Wednesday, June 9, 2010

Homage

I have long been meaning to write a tribute of sorts to a dear friend of mine who would be totally appalled by such an idea. She is far too modest and grounded to accept such praise as "hero" or "role-model", so I will share these terms with you and hope that she doesn't get too angry with me.

I met her almost seven years ago as I took charge of my first piano class. My supervisor had taken me aside prior to the semester to ask me if I would be okay teaching a blind student. Her demeanor when asking the question sobered me and stilled my immediate response of "why would I mind?". She told me that it was going to be challenging for the entire music staff to have a new music student with such needs and special requirements and that she didn't want to overburden me. We could move the student to a different class with a more experienced teacher perhaps. Thank God for my stubbornness kicking in and allowing me to say that there would be no such need. How much my life would have suffered without this person I was so cautiously introduced to. I can, without reservation, say that she was also the best piano student I ever had. I often told her that I wished that all my students would forget they could see for the hour in my class and feel the keys like she did. What a gift. And here's the truly remarkable thing about her: she would absolutely agree with me that it is a gift. She has used every obstacle (and there have been heartbreakingly many) to climb to new heights of self actualization and was already one of the most wise and independent souls I had ever met when I came to know her in her freshman year.

While at the state school where I met her, she was the victim of countless acts of ignorance and malice due only to misconceptions. No one could look at her performance with a rational eye and find anything lacking, but she was constantly treated as a liability. I never once saw her behave as if she had a handicap, yet her own successful efforts were drowned in a sea of conflicting assumptions as to her capabilities. Her teachers refused to help her obtain braille music, yet insisted that she not learn from recordings. Her seeing eye dog (my dog soul mate, Abby) was once taken off the stage in the middle of her performance, with her professor whispering in her ear, "If you stop singing, I will fail you." And she was also once accused of ruining a pianist's Master's recital because Abby did not like Hindemith and kept jiggling in her collar. A note on that: as a graduate of the same program with the same degree as the pianist in question, and as a good friend of said pianist, I would say the fault lies entirely in the performer that cannot maintain her concentration and poise. Perhaps I'm biased, but ask any performer and they will tell you the same. Finally, my friend began losing her love of music and changed her major; immediately being met with a professionalism and respect of the success that she so constantly demonstrated. Not all Southern professors are ignorant, and thankfully she found some that appreciated an excellent student when they met one. The girl even pulled off a major in literature if that tells you anything about her determination and abilities.

As deeply as I respect her for how she put so much ignorance to shame in her education, it is her response to grief that constantly moves me. Her grace breaks my heart as she faces tragedies that most of us will never even conceive of. After knowing me for some time, she told me of the first great grief of her young life, which was not the blindness in itself as one might assume. No, she had been told by a specialist when she was sixteen that with one more operation, she would be able to see well enough to drive, and then the specialist had botched the operation and she had woken up to darkness and no ready explanation. The doctor had simply sent her home after accidentally cutting a tiny but essential vein in her eye with a scant apology. Not only had she lost the hope of more vision, but she had been robbed of the precious little she had had in that eye. When I met her, she had a glass eye covering the shriveled remains of what had been her best eye before the surgery. It is telling of her character that she made good use of pulling the glass eye off to the utter delight and horror of her classmates and friends. I found her one day at the center of a group of my students all squealing as she theatrically pulled away the prosthetic to reveal the shriveled organ below. It wasn't until later in our friendship that she revealed the pain it still caused her. Pain was not something she allowed herself to indulge in often as she considered her life to be too occupied with living to do so.

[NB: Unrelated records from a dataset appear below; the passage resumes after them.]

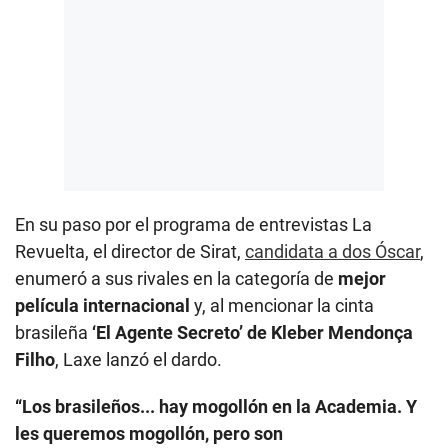
En su paso por el programa de entrevistas La
Revuelta, el director de Sirat,
candidata a dos Óscar
,
enumeró a sus rivales en la categoría de
mejor
película internacional
y, al mencionar la cinta
brasileña
‘El Agente Secreto’ de Kleber Mendonça
Filho
, Laxe lanzó el dardo.
“Los brasileños... hay mogollón en la Academia. Y
les queremos mogollón, pero son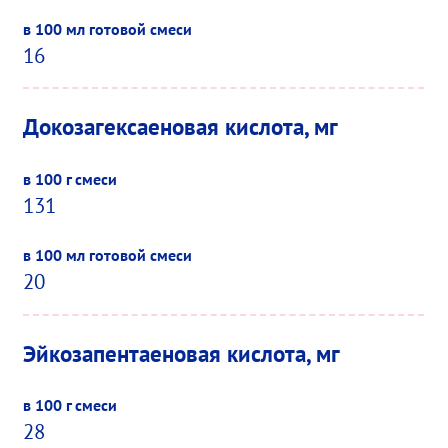
16
Докозагексаеновая кислота, мг
131
20
Эйкозапентаеновая кислота, мг
28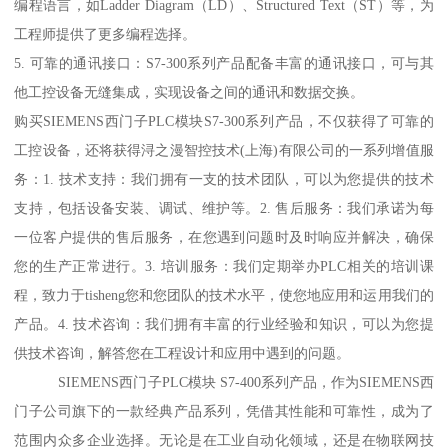
编程语言，如Ladder Diagram（LD）、Structured Text（ST）等，为
工程师提供了更多编程选择。
5. 可靠的通讯接口：S7-300系列产品配备丰富的通讯接口，可与其
他工控设备无缝集成，实现设备之间的通讯和数据交换。
购买SIEMENS西门子PLC模块S7-300系列产品，不仅获得了可靠的
工控设备，还将获得浔之漫智控技术(上海)有限公司的一系列增值服
务：1. 技术支持：我们拥有一支的技术团队，可以为您提供的技术
支持，包括设备安装、调试、维护等。2. 售后服务：我们承诺为每
一位客户提供的售后服务，在您遇到问题时及时响应并解决，确保
您的生产正常进行。3. 培训服务：我们定期举办PLC相关的培训课
程，致力于tisheng您和您团队的技术水平，使您地应用和运用我们的
产品。4. 技术咨询：我们拥有丰富的行业经验和知识，可以为您提
供技术咨询，解答您在工程设计和应用中遇到的问题。
SIEMENS西门子PLC模块 S7-400系列产品，作为SIEMENS西
门子公司旗下的一款经典产品系列，凭借其性能和可靠性，成为了
范围内众多企业选择。无论是在工业自动化领域，还是在物联网技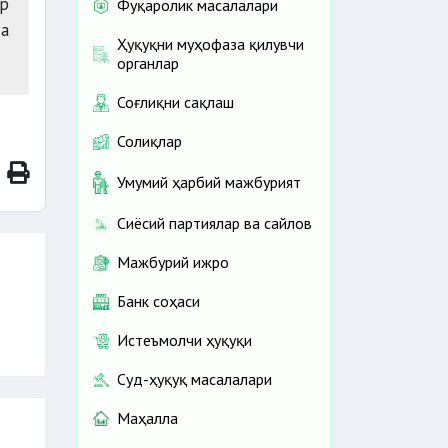
ар
Фуқаролик масалалари
та
Ҳуқуқни муҳофаза қилувчи
органлар
Соғлиқни сақлаш
Солиқлар
Умумий ҳарбий мажбурият
Сиёсий партиялар ва сайлов
Мажбурий ижро
Банк соҳаси
Истеъмолчи ҳуқуқи
Суд-ҳуқуқ масалалари
Маҳалла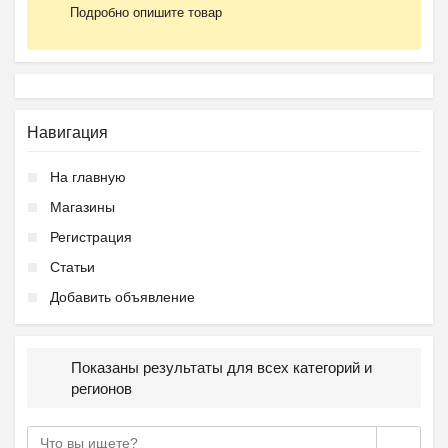
Подробно опишите товар
Навигация
На главную
Магазины
Регистрация
Статьи
Добавить объявление
Показаны результаты для всех категорий и
регионов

Recently, she was struck with yet another twist of malignant fate: her mother, sister-in-law, and thirteen year old sister were killed by a drunk driver with the two young children in the car just barely surviving. My friend was the first to the hospital of all the family, since her father and brother were working in Iraq. She took the responsibilities of arrangements for the young ones and for the deceased as her family members began to arrive, some with a lack of appropriate response that was tragic in itself. I will spare the details for sake of discretion, but will say this: there is a seed of selfishness that grows so large in some of us as to obstruct any sense of love or proportion. That my friend faced this in the midst of an overwhelming grief and was able to tell me the story only a few months later instead of retreating into a catatonic shell is almost unbelievable to me. She told me of her lost loved ones with tears tracing down her cheeks but in a clear, strong voice. There is certainly no justice in one such as her having to face loss after loss that would cripple most of us. There is only a wonderment to see her soul resurrecting beauty from the ashes.

So to my dear friend, I say this: may your strength be verified as tested, and may you find happiness to the depth of your pain. May we all be better in ourselves simply knowing that someone like you exists and be grateful for the good fortune that allows us to know you and love you.